I was so overwhelmed when I started learning about ways to track ovulation. Information overload set in, and seriously, how do you choose between ALL the options?
Here is all the information in one place so you can choose the best way to track ovulation for YOU!
This article answers questions like:
- How do you track ovulation? How do I track my LH surge?
- What is the best ovulation tracker?
- How can cervical mucus help me track ovulation?
- How long after a positive ovulation test are you fertile?
Plus, I’ve created this awesome comparison chart of all the different methods to help you decide what’s best for you. Because I’m serious: the best option is different for everyone!
Why Track Your Fertility?
Ovulation tracking is a great fertility awareness method.
If you have a regular cycle, it can allow you to take control of a largely uncontrollable situation.
If you have irregular cycles, there are still options available for knowing when you release an egg, but there are fewer of them.
While the average cycle lasts 28 days, many of us are NOT average.
If you have the perfect menstrual cycle, then ovulation tracking and natural family planning may be easy for you.
But how many of us really have it that easy? We are’t robots!

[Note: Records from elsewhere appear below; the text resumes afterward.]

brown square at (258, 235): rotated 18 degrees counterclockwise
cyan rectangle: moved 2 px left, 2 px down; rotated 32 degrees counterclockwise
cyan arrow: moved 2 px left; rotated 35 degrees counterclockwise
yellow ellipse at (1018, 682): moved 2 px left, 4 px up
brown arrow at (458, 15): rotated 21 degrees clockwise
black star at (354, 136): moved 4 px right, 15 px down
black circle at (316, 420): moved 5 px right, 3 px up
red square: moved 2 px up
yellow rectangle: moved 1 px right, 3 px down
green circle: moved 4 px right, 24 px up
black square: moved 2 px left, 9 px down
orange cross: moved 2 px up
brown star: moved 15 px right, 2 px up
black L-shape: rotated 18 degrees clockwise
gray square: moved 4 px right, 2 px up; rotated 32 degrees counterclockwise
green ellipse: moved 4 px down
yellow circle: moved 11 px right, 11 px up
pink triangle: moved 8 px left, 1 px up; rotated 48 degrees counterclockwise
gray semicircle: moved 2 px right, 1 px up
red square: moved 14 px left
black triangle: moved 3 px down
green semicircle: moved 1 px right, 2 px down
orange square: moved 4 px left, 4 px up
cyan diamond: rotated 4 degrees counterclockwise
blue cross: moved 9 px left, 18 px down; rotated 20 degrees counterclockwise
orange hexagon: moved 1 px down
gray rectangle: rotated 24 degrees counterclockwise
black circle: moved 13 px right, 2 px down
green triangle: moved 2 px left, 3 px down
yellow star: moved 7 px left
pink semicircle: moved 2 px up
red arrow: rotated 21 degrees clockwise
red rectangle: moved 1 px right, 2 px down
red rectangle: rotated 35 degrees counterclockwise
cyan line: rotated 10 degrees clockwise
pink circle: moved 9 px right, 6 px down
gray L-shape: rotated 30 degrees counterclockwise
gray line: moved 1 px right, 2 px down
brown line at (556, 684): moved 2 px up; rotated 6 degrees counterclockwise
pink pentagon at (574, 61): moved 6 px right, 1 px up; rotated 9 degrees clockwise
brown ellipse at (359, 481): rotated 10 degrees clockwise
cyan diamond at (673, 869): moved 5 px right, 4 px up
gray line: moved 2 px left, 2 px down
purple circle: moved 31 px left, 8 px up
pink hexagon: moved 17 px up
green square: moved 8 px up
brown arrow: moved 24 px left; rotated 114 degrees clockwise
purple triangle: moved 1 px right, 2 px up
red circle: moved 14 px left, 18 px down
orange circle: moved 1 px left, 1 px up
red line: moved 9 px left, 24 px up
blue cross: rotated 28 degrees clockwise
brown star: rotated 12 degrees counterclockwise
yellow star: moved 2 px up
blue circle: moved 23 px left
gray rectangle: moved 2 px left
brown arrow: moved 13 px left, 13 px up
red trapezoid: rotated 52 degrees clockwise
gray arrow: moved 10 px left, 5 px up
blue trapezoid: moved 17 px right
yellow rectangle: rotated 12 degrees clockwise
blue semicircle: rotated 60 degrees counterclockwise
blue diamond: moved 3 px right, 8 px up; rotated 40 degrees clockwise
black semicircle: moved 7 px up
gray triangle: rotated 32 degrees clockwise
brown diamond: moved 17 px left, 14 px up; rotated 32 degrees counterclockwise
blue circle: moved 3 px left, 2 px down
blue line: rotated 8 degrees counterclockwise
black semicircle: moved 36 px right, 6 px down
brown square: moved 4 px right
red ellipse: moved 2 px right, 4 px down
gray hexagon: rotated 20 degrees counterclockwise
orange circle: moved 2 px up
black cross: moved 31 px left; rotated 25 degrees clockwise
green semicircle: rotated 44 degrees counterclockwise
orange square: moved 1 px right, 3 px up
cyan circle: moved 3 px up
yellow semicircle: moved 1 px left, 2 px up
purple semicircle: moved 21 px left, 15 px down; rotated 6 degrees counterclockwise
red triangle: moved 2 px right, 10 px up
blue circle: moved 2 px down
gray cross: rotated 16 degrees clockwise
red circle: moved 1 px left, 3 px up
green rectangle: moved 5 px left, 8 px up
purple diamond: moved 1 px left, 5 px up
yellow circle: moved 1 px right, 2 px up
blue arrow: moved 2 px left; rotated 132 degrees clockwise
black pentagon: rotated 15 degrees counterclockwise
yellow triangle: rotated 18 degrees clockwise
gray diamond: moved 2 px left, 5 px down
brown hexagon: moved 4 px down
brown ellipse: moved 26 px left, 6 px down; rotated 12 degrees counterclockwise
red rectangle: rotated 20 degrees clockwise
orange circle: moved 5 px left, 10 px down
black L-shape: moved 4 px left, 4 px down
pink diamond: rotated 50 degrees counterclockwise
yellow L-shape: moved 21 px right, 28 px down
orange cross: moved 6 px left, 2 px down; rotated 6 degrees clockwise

By tracking ovulation, you can achieve a number of great outcomes, including:
- Learning about our bodies and our hormones, which can really help us understand ourselves better!
- Discovering if we have any potential irregularities about which we should consult a doctor, such as extremely irregular periods that could indicate PCOS.
- Understanding when we are most fertile during each month, which can help us increase our chances of getting pregnant when trying to conceive, or decrease our chance if we’re actively avoiding pregnancy.
How To Track Ovulation
Tracking ovulation is all about what works for you, your lifestyle, your budget, and your body!
Let me explain with a quick story.
I learned after a-year-and-a-half of not getting pregnant that I don’t ovulate between the usual Cycle Days (CD) 12-14. I ovulate between CDs 15-18.
I hadn’t gotten pregnant because I kept missing my fertile window!
Here’s what happened.
Generally, the LH hormone peaks 24-48 hours prior to ovulation, so having sex as soon as you get a positive read on an OPK can increase your chances of pregnancy.
Here’s what I didn’t know. An LH surge does not guarantee ovulation, even though it’s a strong indicator for most women. But that alone was not enough of an indicator for me.
Once an ovulation test is positive, you’re told to stop testing and get to baby making. So that’s what I did. What I didn’t realize is that I have 2 LH surges each month, and I only ovulate on the second one.
What I learned from this experience is that there is no one-size-fits-all method for tracking ovulation.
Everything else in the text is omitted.